Im Vorwort dieses Buches schreibt Dr. Fehn: „Ob Justiz und wuchernde Bürokratie in Deutschland, so wie sie sich seit Jahren bereits gebärden, rechtsstaatlich reformierbar sind, unterliegt erheblichen Zweifeln. Sie sind zu Hilfstruppen organisierter Vereinigungen verkommen, die sich ausschließlich dem Ziel der Machterhaltung privater Profite bei gleichzeitiger Verlagerung der Verluste auf die Allgemeinheit verschrieben haben.

Um Raffgier und Pfründe zu bewahren, kommt es zu einer immer brutaleren Rechtswirklichkeit in Deutschland. Opfer sind die Schwächsten der Gesellschaft“

Auf der Rückseite dieses knapp 300 Seiten starken Buches steht:

 

„Sie ruinieren jeden, der ihre Kreise stört.
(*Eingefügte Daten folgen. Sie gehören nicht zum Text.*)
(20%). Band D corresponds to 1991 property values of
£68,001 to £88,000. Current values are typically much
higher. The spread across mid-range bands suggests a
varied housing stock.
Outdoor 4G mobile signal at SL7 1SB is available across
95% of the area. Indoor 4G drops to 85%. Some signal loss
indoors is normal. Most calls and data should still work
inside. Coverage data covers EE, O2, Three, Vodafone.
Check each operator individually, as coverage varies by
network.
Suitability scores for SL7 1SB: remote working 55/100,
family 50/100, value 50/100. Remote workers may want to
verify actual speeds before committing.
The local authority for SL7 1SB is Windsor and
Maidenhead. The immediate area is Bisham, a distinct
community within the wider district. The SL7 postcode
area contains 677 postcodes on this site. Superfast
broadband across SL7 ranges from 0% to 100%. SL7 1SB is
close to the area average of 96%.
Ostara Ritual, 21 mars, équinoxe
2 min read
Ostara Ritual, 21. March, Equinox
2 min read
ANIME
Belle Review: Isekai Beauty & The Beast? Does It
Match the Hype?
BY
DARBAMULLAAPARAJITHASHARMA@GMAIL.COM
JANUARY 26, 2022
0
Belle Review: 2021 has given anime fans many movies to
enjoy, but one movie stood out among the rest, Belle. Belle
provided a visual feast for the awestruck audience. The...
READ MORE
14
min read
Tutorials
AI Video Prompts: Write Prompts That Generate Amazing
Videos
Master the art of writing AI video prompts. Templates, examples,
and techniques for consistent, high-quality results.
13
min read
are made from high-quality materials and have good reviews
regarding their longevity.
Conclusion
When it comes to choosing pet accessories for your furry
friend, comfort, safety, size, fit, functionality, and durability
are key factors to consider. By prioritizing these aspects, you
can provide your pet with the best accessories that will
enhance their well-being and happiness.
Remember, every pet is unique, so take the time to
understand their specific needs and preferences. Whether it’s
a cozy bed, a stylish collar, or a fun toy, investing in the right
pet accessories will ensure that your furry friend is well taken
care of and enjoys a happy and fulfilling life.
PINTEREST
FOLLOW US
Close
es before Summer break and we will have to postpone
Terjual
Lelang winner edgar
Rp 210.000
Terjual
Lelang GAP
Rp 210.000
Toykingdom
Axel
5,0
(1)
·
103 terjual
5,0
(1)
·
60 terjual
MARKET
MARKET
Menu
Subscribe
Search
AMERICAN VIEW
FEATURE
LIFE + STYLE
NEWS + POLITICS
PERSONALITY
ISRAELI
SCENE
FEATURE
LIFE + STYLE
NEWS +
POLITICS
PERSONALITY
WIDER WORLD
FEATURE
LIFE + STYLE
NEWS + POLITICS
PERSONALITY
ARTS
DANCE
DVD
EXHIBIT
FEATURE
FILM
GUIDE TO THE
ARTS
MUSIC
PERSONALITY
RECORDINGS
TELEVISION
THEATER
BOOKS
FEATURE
Die Kartelle der Gierigen foltern und vernichten wie eh und je. Die Hexenjagden haben nie aufgehört und das Abzocken der Wehrlosen auch nicht.

Fälschung, Betrug, Erpressung und Intrige sind so aktuell wie vor der Zeit der Inquisition.“

„Die Mafia der Ärzte, Juristen, Staatsdiener und Krankenkassen arbeiten Hand in Hand, wenn es abzusahnen gilt. Sie laben sich an fetter Beute. Die kostspieligen Folgen ihrer Schandtaten trägt der Steuerzahler.“

Auch Dr. Fehn hatte seine Erfahrungen mit der Justiz in Detmold gemacht.

Die Dinge wiederholen sich. Nichts hat sich in all den Jahren geändert!

Ich wollte das damals nicht glauben, fand das maßlos übertrieben. Heute bin ich mir sicher zu wissen, warum Justitia die Augen verbunden hat. Mein Glaube an die Rechtsstaatlichkeit in Deutschland ist damit endgültig dahin. Auf dieser und den folgenden Seiten werden diese scheinbar überzogenen Behauptungen mehr als umfassend bewiesen.